== Segment start ==
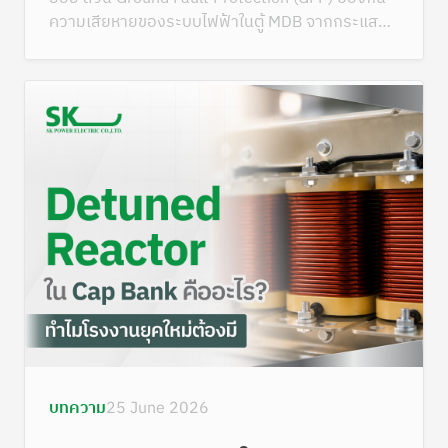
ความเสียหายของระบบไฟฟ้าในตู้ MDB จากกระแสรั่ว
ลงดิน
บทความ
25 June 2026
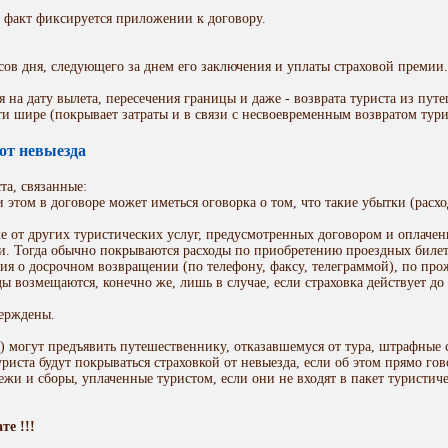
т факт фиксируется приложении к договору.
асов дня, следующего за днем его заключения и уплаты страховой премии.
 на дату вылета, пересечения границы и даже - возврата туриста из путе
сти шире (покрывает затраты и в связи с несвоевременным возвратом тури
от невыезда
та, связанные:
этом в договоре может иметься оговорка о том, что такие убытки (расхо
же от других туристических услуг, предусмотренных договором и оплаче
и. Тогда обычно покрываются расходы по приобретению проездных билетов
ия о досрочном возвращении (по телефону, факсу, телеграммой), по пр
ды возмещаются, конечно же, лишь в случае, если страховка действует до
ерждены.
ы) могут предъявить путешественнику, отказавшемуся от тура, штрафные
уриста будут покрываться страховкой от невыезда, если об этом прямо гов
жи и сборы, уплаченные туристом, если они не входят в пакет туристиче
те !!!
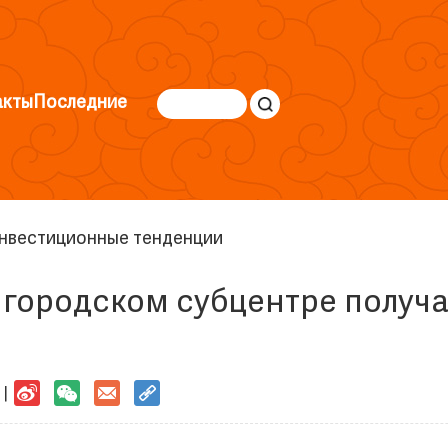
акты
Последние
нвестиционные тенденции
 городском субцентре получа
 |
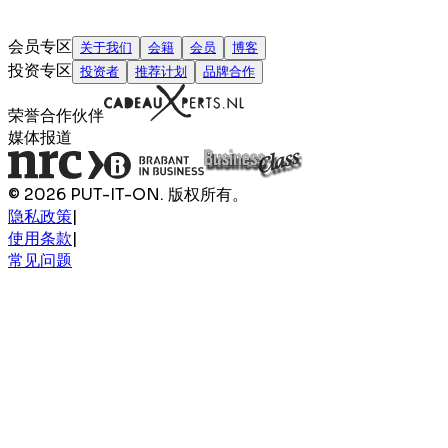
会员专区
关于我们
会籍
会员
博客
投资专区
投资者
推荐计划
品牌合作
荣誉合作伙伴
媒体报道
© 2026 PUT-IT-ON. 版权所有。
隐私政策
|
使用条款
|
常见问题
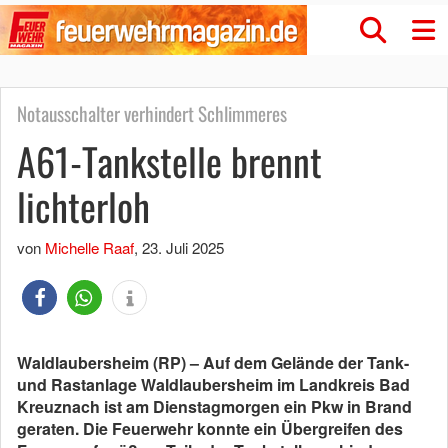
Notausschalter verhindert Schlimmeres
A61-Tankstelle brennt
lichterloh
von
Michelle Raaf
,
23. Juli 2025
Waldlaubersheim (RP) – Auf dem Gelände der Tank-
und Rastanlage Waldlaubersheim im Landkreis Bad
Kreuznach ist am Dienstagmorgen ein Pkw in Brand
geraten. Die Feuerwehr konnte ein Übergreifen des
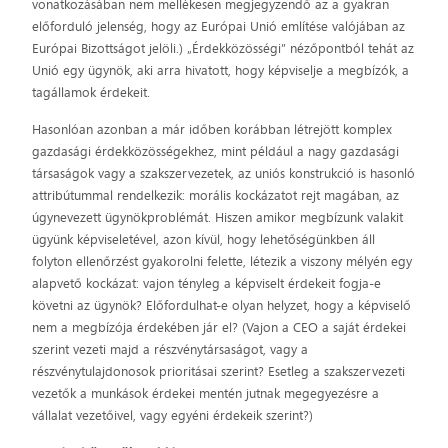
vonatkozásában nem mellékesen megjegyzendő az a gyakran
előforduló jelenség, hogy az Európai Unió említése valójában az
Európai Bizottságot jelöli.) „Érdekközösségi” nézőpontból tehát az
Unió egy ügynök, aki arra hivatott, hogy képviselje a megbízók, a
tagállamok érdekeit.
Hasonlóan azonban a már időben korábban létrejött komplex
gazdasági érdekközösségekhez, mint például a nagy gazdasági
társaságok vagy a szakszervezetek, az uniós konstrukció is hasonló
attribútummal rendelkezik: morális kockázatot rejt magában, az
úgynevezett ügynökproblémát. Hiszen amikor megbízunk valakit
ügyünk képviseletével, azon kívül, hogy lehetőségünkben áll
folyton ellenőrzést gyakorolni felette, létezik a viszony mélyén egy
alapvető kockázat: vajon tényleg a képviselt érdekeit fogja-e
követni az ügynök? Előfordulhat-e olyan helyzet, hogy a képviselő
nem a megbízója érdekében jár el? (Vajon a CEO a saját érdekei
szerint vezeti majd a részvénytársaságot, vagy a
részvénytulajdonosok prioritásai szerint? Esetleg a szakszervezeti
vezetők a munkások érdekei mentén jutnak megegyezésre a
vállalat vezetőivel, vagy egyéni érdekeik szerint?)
== Segment end ==
• **WORK INSTRUCTION**
Every line with "невыезда" in it should be copied from the entries above.

• **REPLY**
от невыезда
уриста будут покрываться страховкой от невыезда, если об этом прямо гов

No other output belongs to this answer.